Comparing '07 Cavs and '14 Heat Finals performances
JUN 16, 2014 3:20p ET
San Antonio finished off those LeBron James-led Cavs in a sweep, while James' Miami team were finished in five by the Spurs in this season's title series. With the Spurs' utter domination comes many questions for Miami -- was too much put on LeBron's shoulders? Were the Spurs just that good?
While Miami was able to do something the '07 Cavs couldn't -- take a game from the Spurs -- their losses were all blowouts, the Spurs winning by 15 or more in each of their four victories.
Those '07 Cavs, on the other hand, lost only one game by double digits and came very close in the final two games of the series, losing Game 3 by three points and Game 4 by just one.
Deadspin's Kyle Wagner broke down the Finals numbers of the role players alongside James for both the '14 Heat and '07 Cavs:
"Dwyane Wade and Chris Bosh combined to post a game score of 18.5 (7.9 and 10.6, respectively). In 2007, when LeBron and the Cavs were swept by the Spurs, Drew Gooden and Boobie Gibson combined for 17.5. If you expand to the teams' top seven non-LeBron rotational players, the '07 Cavs actually pull ahead, with a combined Game Score of 42.2 to the '14 Heat's 36.2. Which is to say, LeBron had more help in the Finals in 2007 than he did this year."
Interesting. The game score calculation which Wagner uses as the basis for his argument is supposed to give a cumulative representation of a player's performance, formed from the following formula: PTS + 0.4 * FG - 0.7 * FGA - 0.4*(FTA - FT) + 0.7 * ORB + 0.3 * DRB + STL + 0.7 * AST + 0.7 * BLK - 0.4 * Personal Fouls -- Turnover %
Defensive performances should also be taken into account. In '14, the Spurs scored 100 or more points in all four of their wins, while in '07 they did just once. Great defense doesn't mean much when you can't score enough to make it worth something but it's certainly notable how much the Heat were just blindsided by the Spurs' ball movement and shot creation.
In the 12 games of the past two Finals between Miami and San Antonio, the Heat won five, of which the Spurs reached the century mark only once, right at 100 points in the 2013 Game 6 overtime loss.

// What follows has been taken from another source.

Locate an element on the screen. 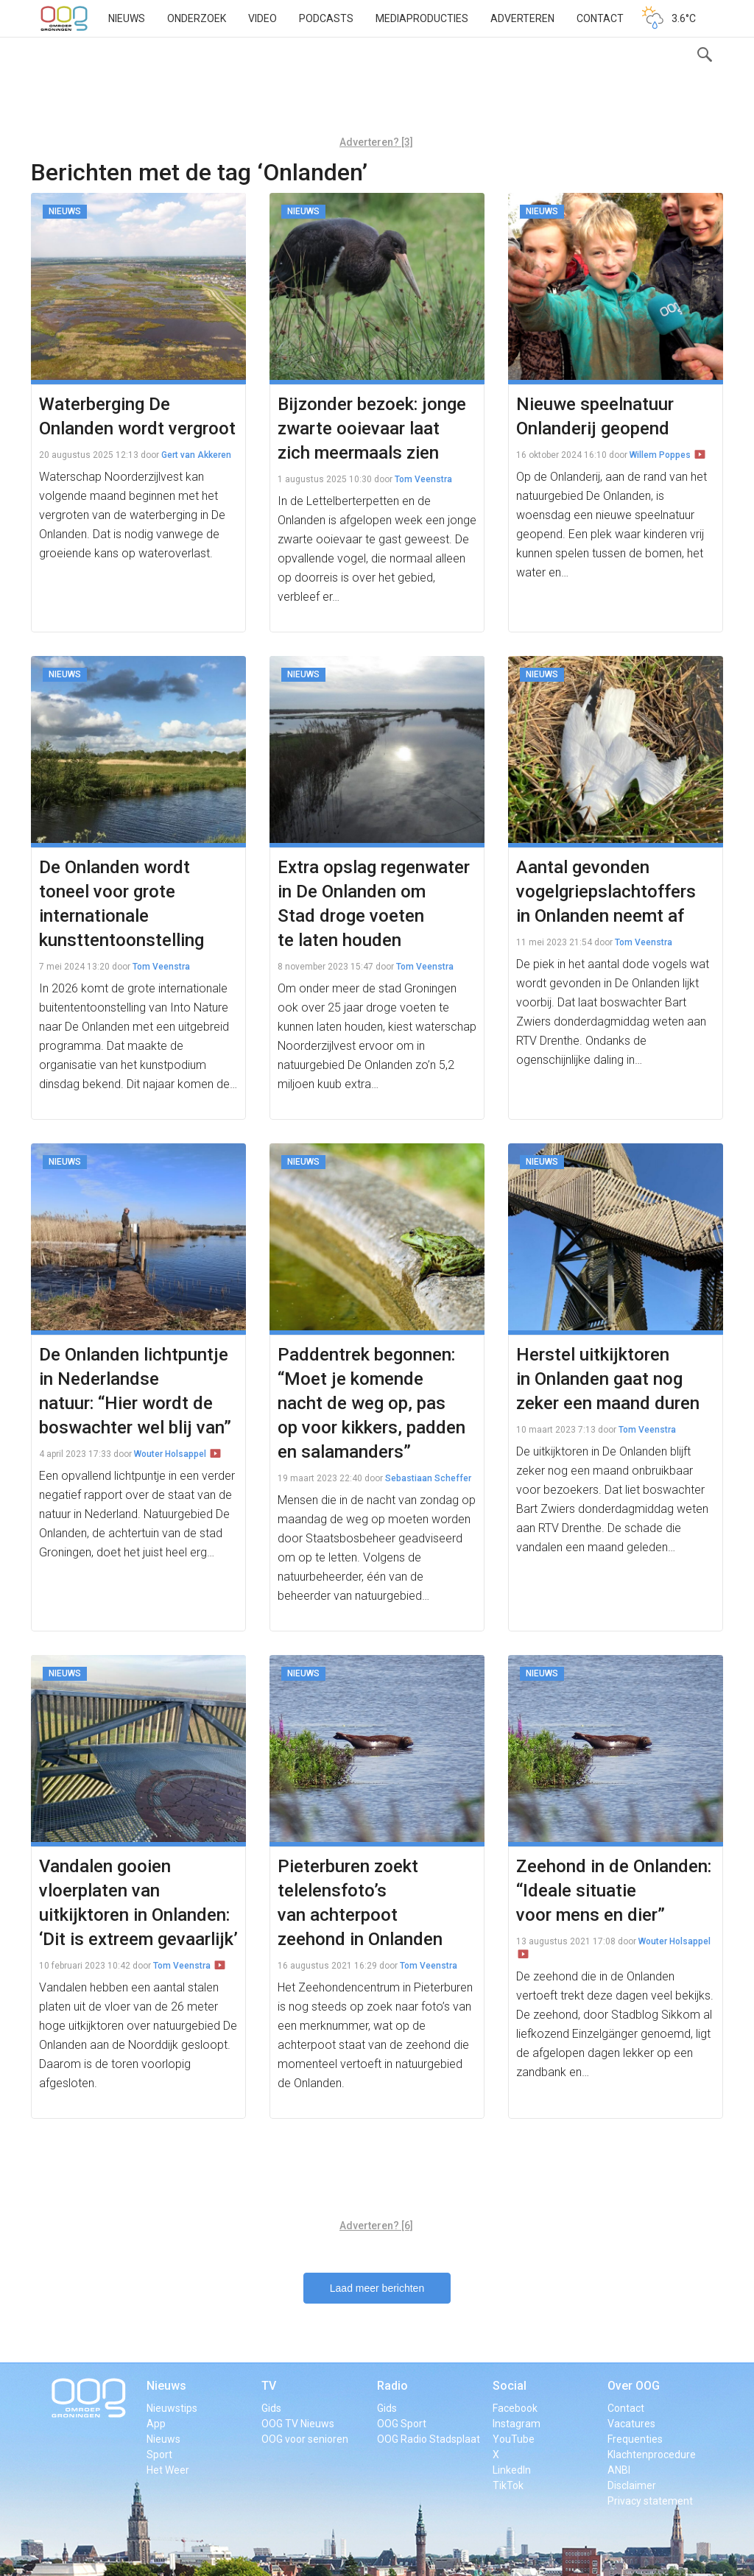 This screenshot has height=2576, width=754. Vacatures is located at coordinates (631, 2423).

The pacing of that Spurs-Cavs matchups was much different with the Spurs only needing 100 points once and the Cavs finishing two games in the 70s.
In the end, both teams had James as their star. Both were bounced quickly by a precise attack from the Spurs. James had to do a lot for both his squads but the contributions of the surrounding cast are surprising when you consider the long rehashed narrative that James was "surrounded by nothing" with Cleveland and went to Miami to form the "superteam."
The ultimate takeaway here - you can't win a title by yourself. Jordan didn't have to do it, James hasn't been able and the Spurs have proven in their five-title run the virtue of a well-rounded team.